═══ Task data ═══
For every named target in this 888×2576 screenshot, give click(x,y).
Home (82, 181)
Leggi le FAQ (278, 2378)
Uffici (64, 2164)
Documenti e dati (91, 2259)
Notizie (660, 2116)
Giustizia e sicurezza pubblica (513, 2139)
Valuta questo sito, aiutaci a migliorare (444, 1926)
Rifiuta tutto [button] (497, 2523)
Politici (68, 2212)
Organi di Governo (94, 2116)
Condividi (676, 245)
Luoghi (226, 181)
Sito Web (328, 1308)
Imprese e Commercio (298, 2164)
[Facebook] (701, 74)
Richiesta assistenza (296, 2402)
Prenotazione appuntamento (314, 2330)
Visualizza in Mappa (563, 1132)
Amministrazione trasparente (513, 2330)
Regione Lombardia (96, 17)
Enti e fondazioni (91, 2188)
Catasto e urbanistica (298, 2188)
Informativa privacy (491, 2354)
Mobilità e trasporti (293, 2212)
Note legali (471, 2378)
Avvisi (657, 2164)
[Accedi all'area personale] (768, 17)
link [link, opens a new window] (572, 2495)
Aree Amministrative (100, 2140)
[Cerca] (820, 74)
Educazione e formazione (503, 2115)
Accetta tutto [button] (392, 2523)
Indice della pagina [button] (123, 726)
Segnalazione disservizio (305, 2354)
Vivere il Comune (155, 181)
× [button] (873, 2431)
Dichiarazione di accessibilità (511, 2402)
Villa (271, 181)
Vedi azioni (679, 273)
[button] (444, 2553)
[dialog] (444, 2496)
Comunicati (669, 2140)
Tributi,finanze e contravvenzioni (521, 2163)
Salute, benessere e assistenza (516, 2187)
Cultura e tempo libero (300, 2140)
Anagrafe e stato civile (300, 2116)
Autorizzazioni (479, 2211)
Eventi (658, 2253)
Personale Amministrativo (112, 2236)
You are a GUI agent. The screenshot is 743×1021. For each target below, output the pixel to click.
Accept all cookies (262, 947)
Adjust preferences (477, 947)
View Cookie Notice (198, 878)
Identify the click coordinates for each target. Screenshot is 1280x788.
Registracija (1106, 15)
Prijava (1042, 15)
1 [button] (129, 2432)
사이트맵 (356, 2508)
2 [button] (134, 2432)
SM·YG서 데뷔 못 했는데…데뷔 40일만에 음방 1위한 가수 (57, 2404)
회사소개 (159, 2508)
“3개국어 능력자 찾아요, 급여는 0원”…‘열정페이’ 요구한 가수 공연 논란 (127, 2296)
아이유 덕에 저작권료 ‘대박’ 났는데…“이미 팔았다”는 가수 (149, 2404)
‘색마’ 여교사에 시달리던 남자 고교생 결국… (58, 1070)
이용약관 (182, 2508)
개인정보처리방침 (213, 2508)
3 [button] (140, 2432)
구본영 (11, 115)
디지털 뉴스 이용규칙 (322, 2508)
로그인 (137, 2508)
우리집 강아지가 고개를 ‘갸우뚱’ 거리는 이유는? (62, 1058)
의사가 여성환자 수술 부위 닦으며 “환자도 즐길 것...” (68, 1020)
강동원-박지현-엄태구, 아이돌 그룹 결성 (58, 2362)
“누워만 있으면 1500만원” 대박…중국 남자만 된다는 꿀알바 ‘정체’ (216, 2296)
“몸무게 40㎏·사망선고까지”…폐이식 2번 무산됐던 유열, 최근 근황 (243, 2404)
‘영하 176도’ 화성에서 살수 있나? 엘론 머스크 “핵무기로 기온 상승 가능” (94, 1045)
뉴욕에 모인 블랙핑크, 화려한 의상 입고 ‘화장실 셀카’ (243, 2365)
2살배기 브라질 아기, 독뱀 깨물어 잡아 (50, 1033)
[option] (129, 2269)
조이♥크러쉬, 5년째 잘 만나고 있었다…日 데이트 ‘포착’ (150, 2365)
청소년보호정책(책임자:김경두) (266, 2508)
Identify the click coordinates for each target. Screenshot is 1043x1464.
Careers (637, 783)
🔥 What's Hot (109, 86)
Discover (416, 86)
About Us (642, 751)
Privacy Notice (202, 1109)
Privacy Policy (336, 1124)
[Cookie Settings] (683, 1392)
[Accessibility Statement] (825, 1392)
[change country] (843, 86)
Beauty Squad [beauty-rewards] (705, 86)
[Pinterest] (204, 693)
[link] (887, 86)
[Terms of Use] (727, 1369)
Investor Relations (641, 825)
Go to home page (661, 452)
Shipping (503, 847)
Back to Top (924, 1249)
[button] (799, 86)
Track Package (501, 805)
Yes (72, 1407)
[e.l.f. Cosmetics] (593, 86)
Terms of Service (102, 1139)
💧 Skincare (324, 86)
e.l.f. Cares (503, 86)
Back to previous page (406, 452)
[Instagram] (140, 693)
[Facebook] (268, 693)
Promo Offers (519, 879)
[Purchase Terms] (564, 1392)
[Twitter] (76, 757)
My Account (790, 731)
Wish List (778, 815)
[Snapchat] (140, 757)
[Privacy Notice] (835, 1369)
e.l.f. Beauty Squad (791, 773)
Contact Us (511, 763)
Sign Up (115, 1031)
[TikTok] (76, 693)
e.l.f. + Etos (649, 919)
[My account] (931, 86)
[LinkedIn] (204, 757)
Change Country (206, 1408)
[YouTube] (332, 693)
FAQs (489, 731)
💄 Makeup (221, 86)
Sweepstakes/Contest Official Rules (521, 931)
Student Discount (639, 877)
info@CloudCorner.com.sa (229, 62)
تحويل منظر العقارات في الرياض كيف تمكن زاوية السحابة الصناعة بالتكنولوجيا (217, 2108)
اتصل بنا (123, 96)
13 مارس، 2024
═══
§ **Aim of the exercise**: In the data above, retype exactly and only the lines between the one holding "Politici (68, 2212)" and the one holding "구본영 (11, 115)", inclusive.

§ **Reply**:
Politici (68, 2212)
Organi di Governo (94, 2116)
Condividi (676, 245)
Luoghi (226, 181)
Sito Web (328, 1308)
Imprese e Commercio (298, 2164)
[Facebook] (701, 74)
Richiesta assistenza (296, 2402)
Prenotazione appuntamento (314, 2330)
Visualizza in Mappa (563, 1132)
Amministrazione trasparente (513, 2330)
Regione Lombardia (96, 17)
Enti e fondazioni (91, 2188)
Catasto e urbanistica (298, 2188)
Informativa privacy (491, 2354)
Mobilità e trasporti (293, 2212)
Note legali (471, 2378)
Avvisi (657, 2164)
[Accedi all'area personale] (768, 17)
link [link, opens a new window] (572, 2495)
Aree Amministrative (100, 2140)
[Cerca] (820, 74)
Educazione e formazione (503, 2115)
Accetta tutto [button] (392, 2523)
Indice della pagina [button] (123, 726)
Segnalazione disservizio (305, 2354)
Vivere il Comune (155, 181)
× [button] (873, 2431)
Dichiarazione di accessibilità (511, 2402)
Villa (271, 181)
Vedi azioni (679, 273)
[button] (444, 2553)
[dialog] (444, 2496)
Comunicati (669, 2140)
Tributi,finanze e contravvenzioni (521, 2163)
Salute, benessere e assistenza (516, 2187)
Cultura e tempo libero (300, 2140)
Anagrafe e stato civile (300, 2116)
Autorizzazioni (479, 2211)
Eventi (658, 2253)
Personale Amministrativo (112, 2236)
You are a GUI agent. The screenshot is 743×1021. For each target below, output the pixel to click.
Accept all cookies (262, 947)
Adjust preferences (477, 947)
View Cookie Notice (198, 878)
Identify the click coordinates for each target. Screenshot is 1280x788.
Registracija (1106, 15)
Prijava (1042, 15)
1 [button] (129, 2432)
사이트맵 (356, 2508)
2 [button] (134, 2432)
SM·YG서 데뷔 못 했는데…데뷔 40일만에 음방 1위한 가수 (57, 2404)
회사소개 (159, 2508)
“3개국어 능력자 찾아요, 급여는 0원”…‘열정페이’ 요구한 가수 공연 논란 (127, 2296)
아이유 덕에 저작권료 ‘대박’ 났는데…“이미 팔았다”는 가수 (149, 2404)
‘색마’ 여교사에 시달리던 남자 고교생 결국… (58, 1070)
이용약관 (182, 2508)
개인정보처리방침 (213, 2508)
3 [button] (140, 2432)
구본영 (11, 115)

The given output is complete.